Items from a dataset:
--- START ---

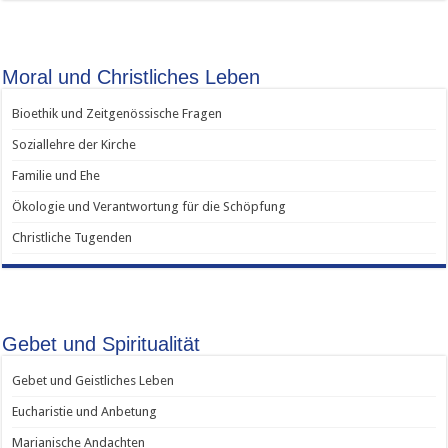
Moral und Christliches Leben
Bioethik und Zeitgenössische Fragen
Soziallehre der Kirche
Familie und Ehe
Ökologie und Verantwortung für die Schöpfung
Christliche Tugenden
Gebet und Spiritualität
Gebet und Geistliches Leben
Eucharistie und Anbetung
Marianische Andachten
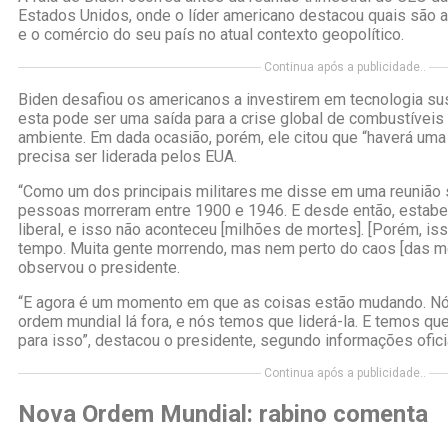
Estados Unidos, onde o líder americano destacou quais são as
e o comércio do seu país no atual contexto geopolítico.
Continua após a publicidade..
Biden desafiou os americanos a investirem em tecnologia su
esta pode ser uma saída para a crise global de combustívei
ambiente. Em dada ocasião, porém, ele citou que “haverá um
precisa ser liderada pelos EUA.
“Como um dos principais militares me disse em uma reunião s
pessoas morreram entre 1900 e 1946. E desde então, esta
liberal, e isso não aconteceu [milhões de mortes]. [Porém, i
tempo. Muita gente morrendo, mas nem perto do caos [das mor
observou o presidente.
“E agora é um momento em que as coisas estão mudando. N
ordem mundial lá fora, e nós temos que liderá-la. E temos que
para isso”, destacou o presidente, segundo informações ofici
Continua após a publicidade..
Nova Ordem Mundial: rabino comenta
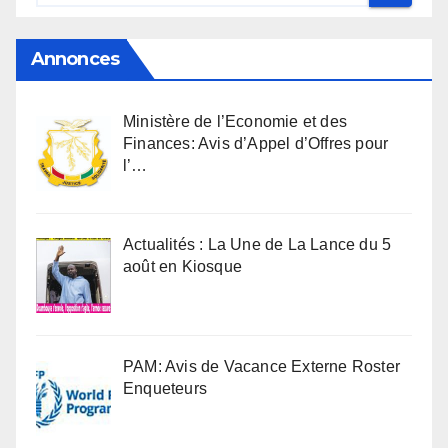
Annonces
Ministère de l’Economie et des
Finances: Avis d’Appel d’Offres pour
l’…
Actualités : La Une de La Lance du 5
août en Kiosque
PAM: Avis de Vacance Externe Roster
Enqueteurs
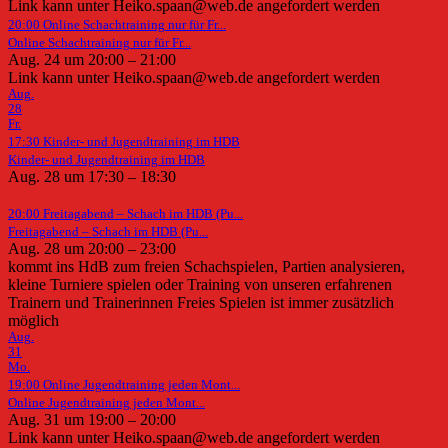
Link kann unter Heiko.spaan@web.de angefordert werden
20:00
Online Schachtraining nur für Fr...
Online Schachtraining nur für Fr...
Aug. 24 um 20:00 – 21:00
Link kann unter Heiko.spaan@web.de angefordert werden
Aug.
28
Fr.
17:30
Kinder- und Jugendtraining im HDB
Kinder- und Jugendtraining im HDB
Aug. 28 um 17:30 – 18:30
20:00
Freitagabend – Schach im HDB (Pu...
Freitagabend – Schach im HDB (Pu...
Aug. 28 um 20:00 – 23:00
kommt ins HdB zum freien Schachspielen, Partien analysieren,
kleine Turniere spielen oder Training von unseren erfahrenen
Trainern und Trainerinnen Freies Spielen ist immer zusätzlich
möglich
Aug.
31
Mo.
19:00
Online Jugendtraining jeden Mont...
Online Jugendtraining jeden Mont...
Aug. 31 um 19:00 – 20:00
Link kann unter Heiko.spaan@web.de angefordert werden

--- END ---

**What you have to do:** Write out the data above exactly as it appears, but without any image.

**Output below:**
Moral und Christliches Leben
Bioethik und Zeitgenössische Fragen
Soziallehre der Kirche
Familie und Ehe
Ökologie und Verantwortung für die Schöpfung
Christliche Tugenden
Gebet und Spiritualität
Gebet und Geistliches Leben
Eucharistie und Anbetung
Marianische Andachten
Estados Unidos, onde o líder americano destacou quais são as
e o comércio do seu país no atual contexto geopolítico.
Continua após a publicidade..
Biden desafiou os americanos a investirem em tecnologia su
esta pode ser uma saída para a crise global de combustívei
ambiente. Em dada ocasião, porém, ele citou que “haverá um
precisa ser liderada pelos EUA.
“Como um dos principais militares me disse em uma reunião s
pessoas morreram entre 1900 e 1946. E desde então, esta
liberal, e isso não aconteceu [milhões de mortes]. [Porém, i
tempo. Muita gente morrendo, mas nem perto do caos [das mor
observou o presidente.
“E agora é um momento em que as coisas estão mudando. N
ordem mundial lá fora, e nós temos que liderá-la. E temos que
para isso”, destacou o presidente, segundo informações ofici
Continua após a publicidade..
Nova Ordem Mundial: rabino comenta
Annonces
Ministère de l’Economie et des
Finances: Avis d’Appel d’Offres pour
l’…
Actualités : La Une de La Lance du 5
août en Kiosque
PAM: Avis de Vacance Externe Roster
Enqueteurs
Link kann unter Heiko.spaan@web.de angefordert werden
20:00
Online Schachtraining nur für Fr...
Online Schachtraining nur für Fr...
Aug. 24 um 20:00 – 21:00
Link kann unter Heiko.spaan@web.de angefordert werden
Aug.
28
Fr.
17:30
Kinder- und Jugendtraining im HDB
Kinder- und Jugendtraining im HDB
Aug. 28 um 17:30 – 18:30
20:00
Freitagabend – Schach im HDB (Pu...
Freitagabend – Schach im HDB (Pu...
Aug. 28 um 20:00 – 23:00
kommt ins HdB zum freien Schachspielen, Partien analysieren,
kleine Turniere spielen oder Training von unseren erfahrenen
Trainern und Trainerinnen Freies Spielen ist immer zusätzlich
möglich
Aug.
31
Mo.
19:00
Online Jugendtraining jeden Mont...
Online Jugendtraining jeden Mont...
Aug. 31 um 19:00 – 20:00
Link kann unter Heiko.spaan@web.de angefordert werden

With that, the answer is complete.